Saturn is an almost entirely gaseous planet, in the sense that most of its mass is hydrogen and helium. But only the few hundred miles nearest the visible cloud layers are actually gaseous in the normal sense. As discussed in The "Surfaces" of the Outer Planets
, the atmosphere increases in density as you go downward, and within a few hundred miles of the cloud tops is as dense and incompressible as a liquid. It is not a true liquid, as it is far too hot to condense and has no surface tension, as a liquid would; but for most purposes the boundary between the easily compressed gaseous atmosphere and the nearly incompressible gas/liquid is the "surface" of the planet, and divides an essentially gaseous exterior from an essentially liquid interior.
This page briefly shows/describes the overall structure of Saturn (immediately below), and the conditions in that part of its atmosphere which we can more or less clearly observe (at the bottom of this page). When I have time, I will discuss both topics in greater detail; but for now, this "place holder" will have to do.
(Lunar and Planetary Institude, NASA)
A NASA model of the interior of Saturn. A gaseous atmosphere (shown in light gray) a few hundred miles thick rapidly compresses under its own weight to the density of a liquid. From this "surface" the dense liquid/gas (shown in gray) compresses still further, over a distance of twenty-five thousand miles, until some of the electrons are forced from their atoms by the extreme pressure, and wandering freely between the hydrogen atoms cause the normally non-conducting material to act like a molten metal (shown in dark gray) known as "metallic hydrogen". Deep in the interior, a core of various ices (shown in brown), perhaps as large as but ten times more massive than the Earth, is compressed to a dense crystalline structure despite central temperatures in excess of twenty-five thousand Fahrenheit degrees. Not shown because of its insignificant and unknown size is a central core of rocks and metals similar to those found in the Earth, compressed to structures far denser than those inside the Earth.
A typical graph of the properties of Saturn's atmosphere. In this graph zero altitude is chosen as the top of the troposphere, which is known as the tropopause, and is also the approximate location of the thin haze that obscures our view of the regions below. In otherwise similar graphs, the height at which the pressure is one bar, or equal to that at the surface of the Earth, might be chosen as zero altitude. In the lowest part of the atmosphere, the troposphere, temperature rises at about two Fahrenheit degrees per mile, from over 300 degrees below zero at the tropopause to just above the freezing point of water ice at the bottom of this diagram (and to far greater temperatures further down). Although this temperature gradient is less than for Jupiter (which has a five degree per mile gradient), it is adequate, given Saturn's lower gravity, to make the lower atmosphere "neutrally stratified". This means that it is on the borderline between convective motion, which carries heat up from the interior, and a lack of such motion.

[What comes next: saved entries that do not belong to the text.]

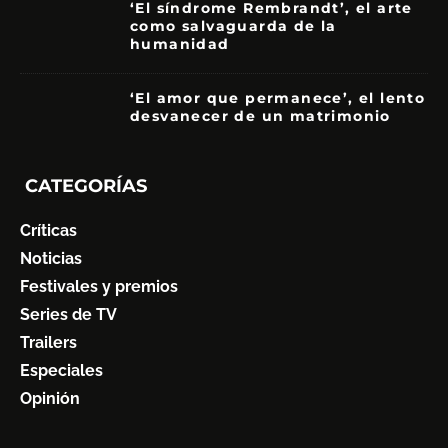
‘El síndrome Rembrandt’, el arte
como salvaguarda de la
humanidad
7
‘El amor que permanece’, el lento
desvanecer de un matrimonio
7
CATEGORÍAS
Críticas
Noticias
Festivales y premios
Series de TV
Trailers
Especiales
Opinión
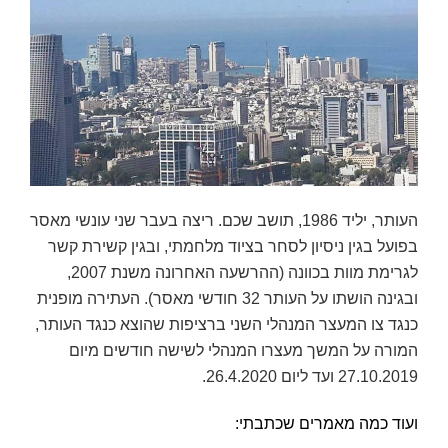
העותר, יליד 1986, תושב שכם. ריצה בעבר שני עונשי מאסר
בפועל בגין ניסיון לסחר בציוד מלחמתי, ובגין קשירת קשר
לגרימת מוות בכוונה (ההרשעה האחרונה משנת 2007,
ובגינה הושתו על העותר 32 חודשי מאסר). העתירה מופנית
כנגד צו המעצר המנהלי השני ברציפות שהוצא כנגד העותר,
המורה על המשך מעצרו המנהלי לשישה חודשים מיום
27.10.2019 ועד ליום 26.4.2020.
ועוד כמה מאמרים שכתבתי:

Hence as in our atmosphere, this region is at least occasionally mixed by vertical motions, which leads to its designation as a troposphere, or "sphere of mixing".
The gradual change in temperature as we descend causes a change in the kind of ices which make up the various cloud layers. The high haze and the bright layer below it are primarily ammonia ice, but ammonium hydrosulfide dominates at greater depths, and still further down water ice is presumed to be the primary cloud component.
As shown at the right of the graph pressure also increases downward, doubling about every twenty miles. This is almost seven times further than required to double the pressure in the Earth's atmosphere, because the light hydrogen gas which makes up the atmosphere expands outward far more than the heavier atmosphere of the Earth would under similar conditions. On the Earth temperature increases a little less than 20 degrees per mile for a little over 3 miles, while density doubles, so the temperature increases about 60 degrees while the density doubles. On Saturn temperature increases only about 2 degrees per mile for around 20 miles while density doubles, so the net temperature increase is about 40 degrees while the density doubles.
As for Jupiter, the source of the heat in Saturn's lower atmosphere is the heat stored inside the planet since its formation, 4.5 billion years ago, plus a little heat added by gravitational compression as the planet cools, and by radioactive decay of heavy elements in its deep interior. But while Jupiter, with a substantially higher temperature gradient and slightly larger size must have central temperatures in excess of 50,000 Fahrenheit degrees, Saturn, with a smaller size and lower temperature gradient, probably has central temperatures of only 20 to 25,000 Fahrenheit degrees.
Finally, it should be noted that although in this diagram temperatures appear to remain low in the "upper" atmosphere, at great height (hundreds of miles above the "surface"), as in the case of the Earth and Jupiter, Saturn must have a thermosphere with kinetic temperatures in excess of 1500 Fahrenheit degrees.